The Habeas Petition Has No Merit
{¶4} Pursuant to Civ.R. 12(B)(6), a complaint may be dismissed for failure to state a claim when it appears "beyond doubt from the complaint that the plaintiff can prove no set of facts entitling him to recovery." Cleveland Elec. Illum. Co. v. PUC, 76 Ohio St.3d 521, 524 (1996), citing O'Brien v. Univ. Community Tenants Union, Inc., 42 Ohio St.2d 242, 245 (1975). "As long as there is a set of facts consistent with the plaintiff's complaint, which would allow the plaintiff to recover, the court may not grant a defendant's motion to dismiss." Huffman v. City of Willoughby, 11th Dist. No. 2007-L-040, 2007-Ohio-7120, ¶18, citing Cincinnati v. Beretta U.S.A. Corp., 95 Ohio St.3d 416, 2002-Ohio-2480, ¶5.
{¶5} "[W]hen a party files a motion to dismiss for failure to state a claim, all the factual allegations of the complaint must be taken as true and all reasonable inferences must be drawn in favor of the non-moving party." Byrd v. Faber, 57 Ohio St.3d 56, 60 (1991). Our review of a trial court's ruling on a Civ.R. 12(B) motion is de novo. Perrysburg Twp. v. City of Rossford, 103 Ohio St.3d 79, 2004-Ohio-4362.
{¶6} Habeas corpus is an available remedy only in "certain extraordinary circumstances where there is an unlawful restraint of a person's liberty, notwithstanding the fact that only nonjurisdictional issues are involved, but only where there is no adequate legal remedy, e.g., appeal or postconviction relief." State ex rel. Jackson v. McFaul, 73 Ohio St.3d 185, 186 (1995), citing State ex rel. Pirman v. Money, 69 Ohio St.3d 591, 593 (1994). "Additionally, habeas corpus lies only if the petitioner is entitled to immediate release from confinement." Jackson at 188, citing Pewitt v. Lorain Corr. Inst., 64 Ohio St.3d 470, 472 (1992); R.C. 2725.17.

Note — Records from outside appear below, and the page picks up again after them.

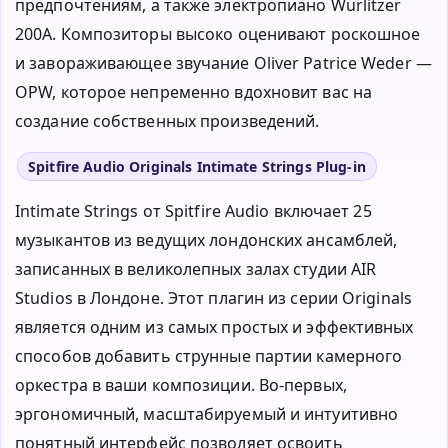
предпочтениям, а также электропиано Wurlitzer
200A. Композиторы высоко оценивают роскошное
и завораживающее звучание Oliver Patrice Weder —
OPW, которое непременно вдохновит вас на
создание собственных произведений.
Spitfire Audio Originals Intimate Strings Plug-in
Intimate Strings от Spitfire Audio включает 25
музыкантов из ведущих лондонских ансамблей,
записанных в великолепных залах студии AIR
Studios в Лондоне. Этот плагин из серии Originals
является одним из самых простых и эффективных
способов добавить струнные партии камерного
оркестра в ваши композиции. Во-первых,
эргономичный, масштабируемый и интуитивно
понятный интерфейс позволяет освоить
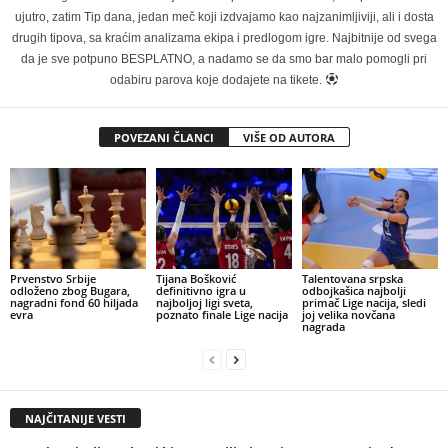
ujutro, zatim Tip dana, jedan meč koji izdvajamo kao najzanimljiviji, ali i dosta
drugih tipova, sa kraćim analizama ekipa i predlogom igre. Najbitnije od svega
da je sve potpuno BESPLATNO, a nadamo se da smo bar malo pomogli pri
odabiru parova koje dodajete na tikete.
POVEZANI ČLANCI
VIŠE OD AUTORA
Prvenstvo Srbije
Tijana Bošković
Talentovana srpska
odloženo zbog Bugara,
definitivno igra u
odbojkašica najbolji
nagradni fond 60 hiljada
najboljoj ligi sveta,
primač Lige nacija, sledi
evra
poznato finale Lige nacija
joj velika novčana
nagrada
NAJČITANIJE VESTI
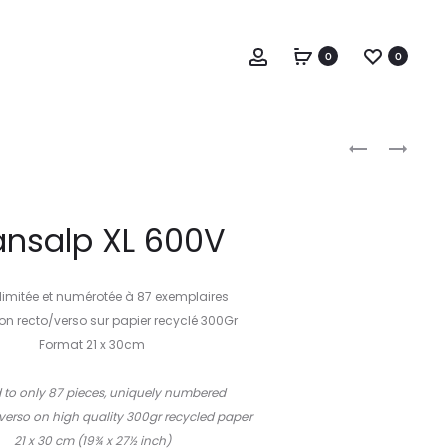
Account
0
0
Produc
916
TÉNÉRÉ
XT
naviga
600Z
ansalp XL 600V
 limitée et numérotée à 87 exemplaires
on recto/verso sur papier recyclé 300Gr
Format 21 x 30cm
–
d to only 87 pieces, uniquely numbered
/verso on high quality 300gr recycled paper
21 x 30 cm (19¾ x 27½ inch)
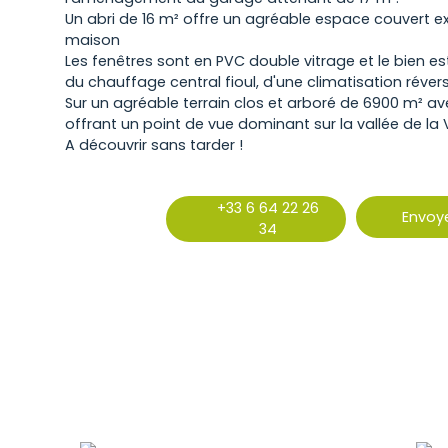
Un abri de 16 m² offre un agréable espace couvert exté
maison
Les fenêtres sont en PVC double vitrage et le bien 
du chauffage central fioul, d'une climatisation révers
Sur un agréable terrain clos et arboré de 6900 m² av
offrant un point de vue dominant sur la vallée de la 
A découvrir sans tarder !
+33 6 64 22 26
Envoye
34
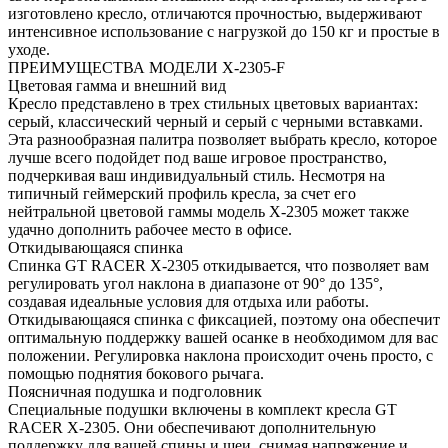
изготовлено кресло, отличаются прочностью, выдерживают
интенсивное использование с нагрузкой до 150 кг и простые в
уходе.
ПРЕИМУЩЕСТВА МОДЕЛИ X-2305-F
Цветовая гамма и внешний вид
Кресло представлено в трех стильных цветовых вариантах:
серый, классический черный и серый с черными вставками.
Эта разнообразная палитра позволяет выбрать кресло, которое
лучше всего подойдет под ваше игровое пространство,
подчеркивая ваш индивидуальный стиль. Несмотря на
типичный геймерский профиль кресла, за счет его
нейтральной цветовой гаммы модель Х-2305 может также
удачно дополнить рабочее место в офисе.
Откидывающаяся спинка
Спинка GT RACER X-2305 откидывается, что позволяет вам
регулировать угол наклона в диапазоне от 90° до 135°,
создавая идеальные условия для отдыха или работы.
Откидывающаяся спинка с фиксацией, поэтому она обеспечит
оптимальную поддержку вашей осанке в необходимом для вас
положении. Регулировка наклона происходит очень просто, с
помощью поднятия бокового рычага.
Поясничная подушка и подголовник
Специальные подушки включены в комплект кресла GT
RACER X-2305. Они обеспечивают дополнительную
поддержку для вашей спины и шеи, снимая напряжение и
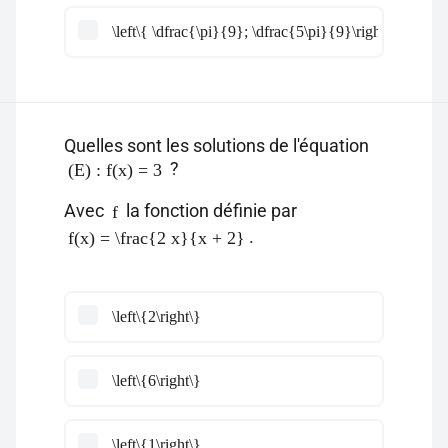
\left\{ \dfrac{\pi}{9}; \dfrac{5\pi}{9}\right\}
Quelles sont les solutions de l'équation
?
(E) : f(x) = 3
Avec
la fonction définie par
f
.
f(x) = \frac{2 x}{x + 2}
\left\{2\right\}
\left\{6\right\}
\left\{1\right\}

{¶7} Mr. Tabor's petition is based on a claimed sentencing irregularity. Specifically, he claims that he was not informed at the sentencing hearing of the 16 conditions imposed upon parolees. The Supreme Court of Ohio has repeatedly held that sentencing errors and plea irregularities are not jurisdictional in nature, and thus are not cognizable claims under habeas corpus. See, e.g., Manns v. Gansheimer, 117 Ohio St.3d 251, 2008-Ohio-851; State ex rel. Sneed v. Anderson, 114 Ohio St.3d 11, 2007-Ohio-2454. Furthermore, Mr. Tabor has or had an adequate remedy at law in the form of a direct appeal and/or post-conviction motion for relief. He could have challenged this alleged error by the sentencing court in a direct appeal; however, he did not. We can find no reason that he is entitled to the extraordinary and extreme form of relief requested, i.e. immediate release from the custody of the state. Therefore, viewing the facts in the light most favorable to Mr. Tabor, we find that he has failed to state a claim upon which relief can be granted.
{¶8} Additionally, pursuant to Civ.R. 10(A), a petitioner must include the addresses of all parties, including his own, in the case caption. Failure to do so renders a habeas petition deficient and is cause for dismissal. See, e.g., State ex rel. Sherrils v. State, 91 Ohio St.3d 133 (2001); State ex rel. Keener v. Village of Amberley, 80 Ohio St.3d 292 (1997). Mr. Tabor failed to include the required addresses, and improperly captioned the petition.
{¶9} Consistent with the foregoing discussion, it is the order of this court that Mr. Tabor's habeas corpus petition, as filed on December 30, 2011, is hereby dismissed in its entirety. TIMOTHY P. CANNON, P.J., CYNTHIA WESTCOTT RICE, J., MARY JANE TRAPP, J., concur.